# Task
Below are the records; tally the lines in them that include the word "avec" and reply with the number alone.

** The data follows **

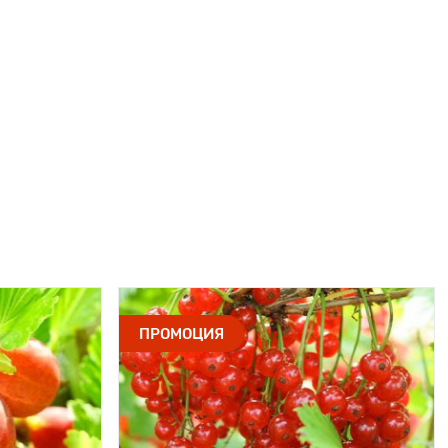
ПРОМОЦИЯ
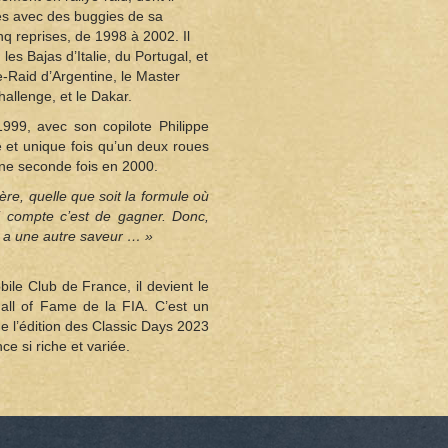
es avec des buggies de sa
q reprises, de 1998 à 2002. Il
les Bajas d’Italie, du Portugal, et
e-Raid d’Argentine, le Master
allenge, et le Dakar.
1999, avec son copilote Philippe
e et unique fois qu’un deux roues
une seconde fois en 2000.
ère, quelle que soit la formule où
ui compte c’est de gagner. Donc,
a a une autre saveur … »
le Club de France, il devient le
all of Fame de la FIA. C’est un
de l’édition des Classic Days 2023
ce si riche et variée.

** End of The data **

# Worked solution
2